Released on Sony Music last week, 'Voyager' is the debut album of veteran record producer Paul Epworth.
If like me you spent the mid-2000s spoon fed a steady diet of po-faced British indie bands, then that name is likely to ring a bell. Epworth has had a hand in everyone from Bloc Party to Friendly Fires to Florence + the Machine, so it’s almost a shock that 'Voyager' is the first full length outing for such a stalwart of the industry. Though perhaps not as much as a shock as the revelation that Paul Epworth’s 'Voyager' is a rap album.
Well, sort of. Even within the album’s opening stretch, it’s clear that the man behind the project is pulling from several places at once. Back-to-back pop-rap anthems 'Mars & Venus' and 'Hyperspace' dissolve into the ambient pop of 'OBX' and 'Transmission', and before we’re giving time to breathe we’re ushered into all eight minutes of the title track’s nu-disco stomp.
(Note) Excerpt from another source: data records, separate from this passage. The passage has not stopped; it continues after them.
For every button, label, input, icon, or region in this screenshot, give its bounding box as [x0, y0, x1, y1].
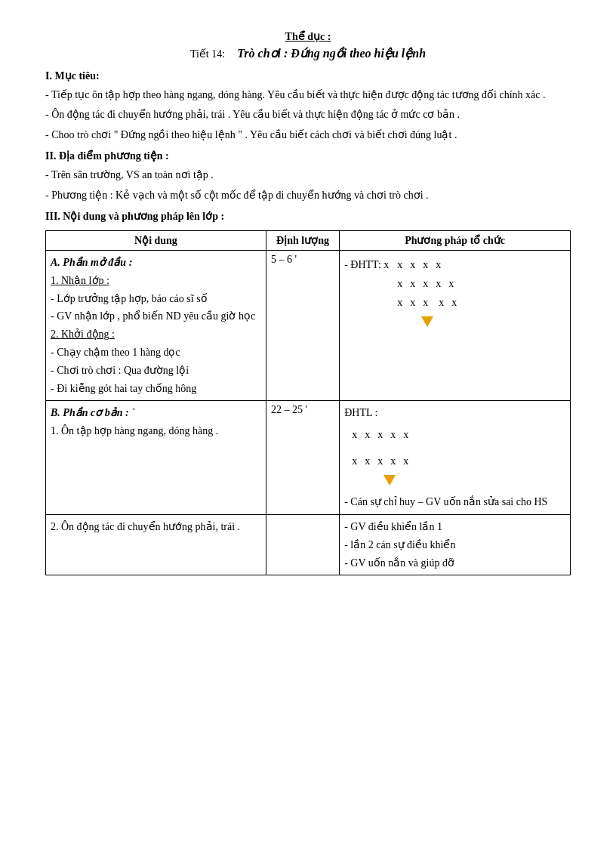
lesson-name: Trò chơi : Đứng ngồi theo hiệu lệnh — [237, 47, 426, 60]
section-muc-tieu-title: I. Mục tiêu: — [45, 69, 571, 82]
page-container: Thể dục : Tiết 14: Trò chơi : Đứng ngồi … — [45, 30, 571, 575]
khoi-dong-label: 2. Khởi động : — [51, 328, 115, 340]
gv-dieu-khien-1: - GV điều khiển lần 1 — [344, 518, 565, 536]
khoi-dong-item-3: - Đi kiễng gót hai tay chống hông — [51, 383, 196, 394]
on-tap-1: 1. Ôn tập hợp hàng ngang, dóng hàng . — [51, 425, 218, 436]
lesson-prefix: Tiết 14: — [190, 48, 225, 60]
x3: x — [423, 255, 428, 274]
table-row-3: 2. Ôn động tác đi chuyển hướng phải, trá… — [46, 515, 571, 575]
dx5: x — [403, 425, 408, 444]
dx8: x — [377, 452, 383, 470]
x6: x — [410, 274, 415, 293]
triangle-row-1 — [344, 313, 565, 331]
triangle-icon-2 — [383, 475, 396, 486]
x7: x — [423, 274, 428, 293]
muc-tieu-item-2: - Ôn động tác đi chuyển hướng phải, trái… — [45, 106, 571, 123]
dx4: x — [390, 425, 396, 444]
on-tap-2: 2. Ôn động tác đi chuyển hướng phải, trá… — [51, 521, 240, 532]
khoi-dong-item-2: - Chơi trò chơi : Qua đường lội — [51, 365, 189, 376]
x10: x — [397, 293, 402, 312]
gv-uon-nan: - GV uốn nắn và giúp đỡ — [344, 554, 565, 572]
noidung-cell-3: 2. Ôn động tác đi chuyển hướng phải, trá… — [46, 515, 266, 575]
nhan-lop-item-2: - GV nhận lớp , phổ biến ND yêu cầu giờ … — [51, 310, 255, 322]
x2: x — [410, 255, 415, 274]
table-row-1: A. Phần mở đầu : 1. Nhận lớp : - Lớp trư… — [46, 250, 571, 400]
phuongphap-cell-2: ĐHTL : x x x x x x x x x x — [340, 401, 571, 515]
section-noi-dung-title: III. Nội dung và phương pháp lên lớp : — [45, 210, 571, 223]
triangle-icon-1 — [421, 316, 433, 327]
dhtl-row-1: x x x x x — [344, 425, 565, 444]
nhan-lop-item-1: - Lớp trưởng tập hợp, báo cáo sĩ số — [51, 293, 208, 304]
col-header-dinhlug: Định lượng — [266, 230, 339, 250]
dia-diem-item-2: - Phương tiện : Kẻ vạch và một số cột mố… — [45, 187, 571, 204]
phan-co-ban-label: B. Phần cơ bản : ` — [51, 407, 135, 418]
dhtt-block: - ĐHTT: x x x x x x x x x x — [344, 255, 565, 330]
section-dia-diem-title: II. Địa điểm phương tiện : — [45, 150, 571, 162]
dia-diem-item-1: - Trên sân trường, VS an toàn nơi tập . — [45, 167, 571, 183]
nhan-lop-label: 1. Nhận lớp : — [51, 275, 109, 286]
x9: x — [448, 274, 454, 293]
can-su-note: - Cán sự chỉ huy – GV uốn nắn sửa sai ch… — [344, 493, 565, 511]
dx7: x — [365, 452, 370, 470]
phuongphap-cell-3: - GV điều khiển lần 1 - lần 2 cán sự điề… — [340, 515, 571, 575]
lesson-table: Nội dung Định lượng Phương pháp tổ chức … — [45, 230, 571, 576]
dhtt-row-1: - ĐHTT: x x x x x — [344, 255, 565, 274]
subject-title: Thể dục : — [45, 30, 571, 43]
dx3: x — [377, 425, 383, 444]
dx1: x — [352, 425, 357, 444]
lan-2-can-su: - lần 2 cán sự điều khiển — [344, 536, 565, 554]
phuongphap-cell-1: - ĐHTT: x x x x x x x x x x — [340, 250, 571, 400]
x12: x — [423, 293, 428, 312]
lesson-title: Tiết 14: Trò chơi : Đứng ngồi theo hiệu … — [45, 46, 571, 60]
col-header-phuongphap: Phương pháp tổ chức — [340, 230, 571, 250]
dinhlug-cell-2: 22 – 25 ' — [266, 401, 339, 515]
dx6: x — [352, 452, 357, 470]
x14: x — [451, 293, 457, 312]
dhtt-row-3: x x x x x — [344, 293, 565, 312]
table-row-2: B. Phần cơ bản : ` 1. Ôn tập hợp hàng ng… — [46, 401, 571, 515]
dhtt-row-2: x x x x x — [344, 274, 565, 293]
x8: x — [436, 274, 441, 293]
dhtt-label: - ĐHTT: x — [344, 255, 390, 274]
dinhlug-cell-1: 5 – 6 ' — [266, 250, 339, 400]
x11: x — [410, 293, 415, 312]
x4: x — [436, 255, 441, 274]
phan-mo-dau-label: A. Phần mở đầu : — [51, 257, 132, 268]
dhtl-row-2: x x x x x — [344, 452, 565, 470]
x5: x — [397, 274, 402, 293]
dinhlug-cell-3 — [266, 515, 339, 575]
dhtl-label: ĐHTL : — [344, 404, 565, 422]
muc-tieu-item-3: - Choo trò chơi " Đứng ngồi theo hiệu lệ… — [45, 127, 571, 143]
x1: x — [397, 255, 402, 274]
triangle-row-2 — [344, 471, 565, 489]
x13: x — [439, 293, 444, 312]
col-header-noidung: Nội dung — [46, 230, 266, 250]
dx2: x — [365, 425, 370, 444]
khoi-dong-item-1: - Chạy chậm theo 1 hàng dọc — [51, 347, 180, 358]
muc-tieu-item-1: - Tiếp tục ôn tập hợp theo hàng ngang, d… — [45, 87, 571, 103]
noidung-cell-2: B. Phần cơ bản : ` 1. Ôn tập hợp hàng ng… — [46, 401, 266, 515]
dx9: x — [390, 452, 396, 470]
noidung-cell-1: A. Phần mở đầu : 1. Nhận lớp : - Lớp trư… — [46, 250, 266, 400]
dx10: x — [403, 452, 408, 470]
As you might have already guessed from a quick glance at the tracklist, Epworth ties together these seemingly disparate genres under a loosely unifying banner of ‘space’. But despite all the cosmic bells and whistles, the subjects of the songs themselves tend to stay pretty earthly. After the album lurches into life with an Apollo mission countdown that is at best predictable and at worst unimaginative, Vince Staples riffs with recurring guests Elle Yaya and ISHMAEL on an interplanetary love; on 'Cosmos', Ty Dolla $ign croons “I tried to forget about you … Letting go ain’t easy” over 'Space Oddity'-esque strumming; Lil Silva isn’t so excited by the final frontier of 'Love Galaxy’, unless there's a certain someone there to ride his “rocket ship”.
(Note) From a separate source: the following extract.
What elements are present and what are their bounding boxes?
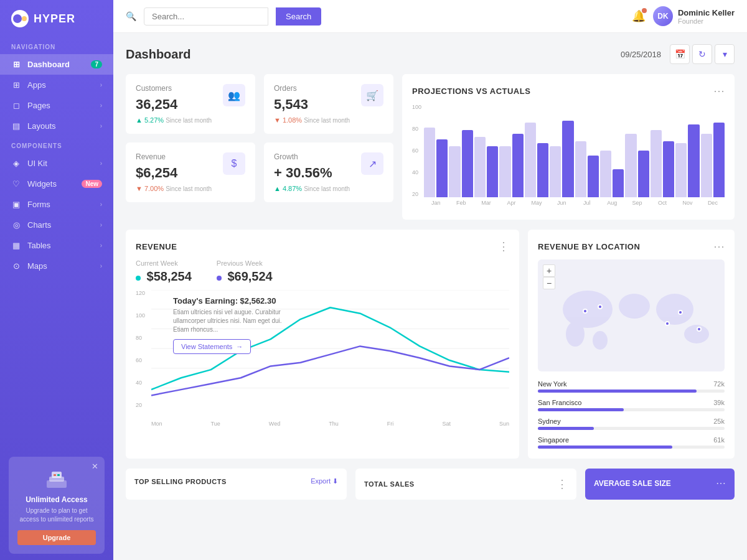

Even on 'Where Do We Come From?' – the album’s emotional climax by default – hopes of its existential title landing any weight are dashed when the song’s hook yanks our upward glance inward before we have time to blink (“Where do we come from? / Do we all need someone?”).
If without the intergalactic frills Voyager looks no different to your by-the-numbers pop record, then who exactly are they for? Tracing the lush synth lines running through this album shows Epworth’s love affair with the retro electronics of the 1980s. But their pairing with the sensibilities of modern pop ends up feeling less like the 80s, and more like last decade’s 80s nostalgia. Let’s hope the next voyage is a little smoother.